Now imagine if the conclusion of most pundits and policymakers were “no new laws are needed; you just need more chemistry education.” Sounds ridiculous, doesn’t it?

But that’s the same situation consumers face every day with financial products that are advertised at one rate, but that rate mysteriously sky-rockets months later.

How do we protect consumers? In the real world, toothpaste is regulated as a product, and the government ensures a basic level of safety. But credit cards, mortgages, and other financial products are treated as contracts. When it comes to contracts, the government views its job as nothing more than enforcing the terms of the contract, regardless of the outcome.

This makes a certain amount of sense when the contract is between two small business owners who are agreeing on the price of installing a new roof. But when it comes to financial products, the law is behaving as if the average consumer were on the same footing as a $1 trillion bank, and that you can quickly analyze the contract and bargain at will.

This is absurd. Just try reading the lengthy contract that comes with your next credit card -- and then try calling the bank to tell them you’d like to amend the arbitration clause and the rate disclosure notification period.

The recent hubbub in Congress about a Credit Card Bill of Rights is certainly a step in the right direction. After decades of being held captive by the ultra-powerful banking lobby, it’s great to see Washington thinking about consumers for a change.

But does a bill of rights really solve the problem? It certainly tackles a few of the worst abuses: double cycle billing, retroactive rate hikes, and abusive practices toward college students.

But the proposal is silent on a variety of other nasty practices. It doesn’t do a thing about those ridiculous penalty fees when the check is 10 minutes late. And while it requires a 45-day notice to increase your rate, card issuers still have the right to raise your rate any time, by any amount, even if you haven’t done anything wrong.

A better approach to dealing with the credit card debacle would be a simple proposal to create a Consumer Financial Product Commission.

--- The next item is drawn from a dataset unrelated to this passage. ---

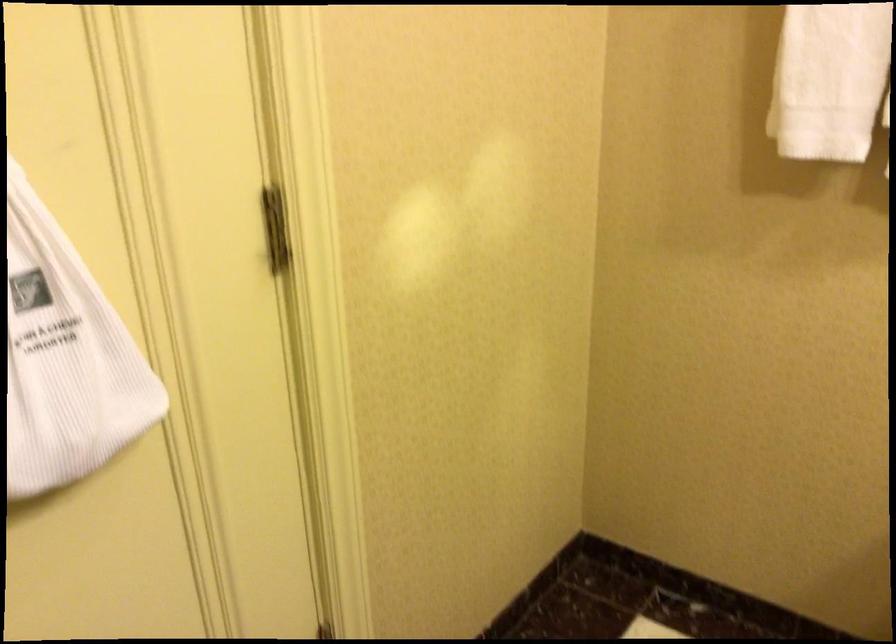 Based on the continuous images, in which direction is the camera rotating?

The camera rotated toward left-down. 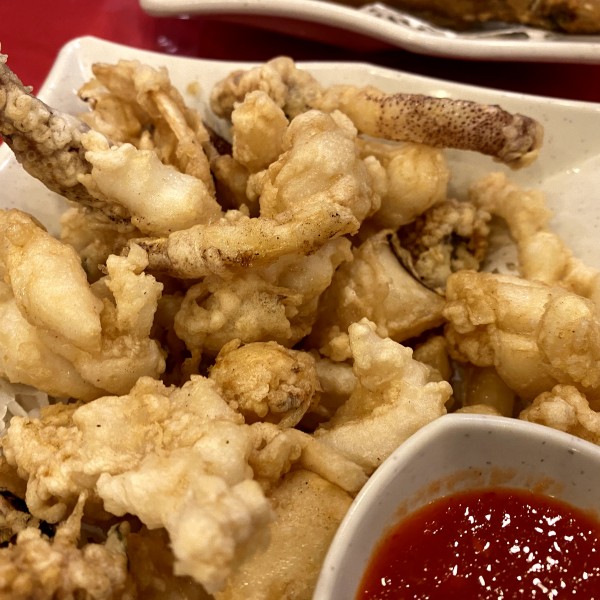 Where is `plate`? This screenshot has width=600, height=600. plate is located at coordinates click(560, 127).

In the 1970s, Congress created the Consumer Product Safety Commission (CPSC), tasked with establishing safety standards, recalling unsafe products, and banning products that pose unreasonable risks. Since then, the CPSC has played a major role in ensuring safer products and a fairer marketplace. They work to keep us safe from lead paint, car seats that collapse on impact, arsenic in kids’ toys, and, yes, rat poison in our toothpaste. In fact, the CPSC estimates that standards for three products alone -- cigarette lighters, cribs, and baby walkers -- save more than $2 billion every year.

Modeled on the CPSC, the proposed Consumer Financial Product Commission would take on the job of ensuring that disclosures are clear, financial products do what they’re supposed to do, and the playing field is level and fair. Most important, it could act quickly and nimbly.

If done properly, the new agency would not try to fix prices. Nor would it prevent consumers from ever charging too much on a credit card or taking on a mortgage they can’t afford; it would be absurd to try to guarantee that no one would ever behave foolishly. (After all, the CPSC can’t prevent someone from throwing a blender into the bathtub.) But the new agency could eliminate the long contracts and give us fewer surprises when we open our credit card statements. And it could stamp out marketing that advertises a 5 percent interest rate in large print and buries the 35 percent interest rate in the fine print.

A Financial Product Safety Commission certainly doesn’t sound as exciting as a “Bill of Rights,” but it really is a far better way to govern, and could go a long way toward helping consumers. Isn’t that worth giving it a try?
Tyagi is co-founder of Business Talent Group, and co-author of “Two-Income Trap” and “All Your Worth.”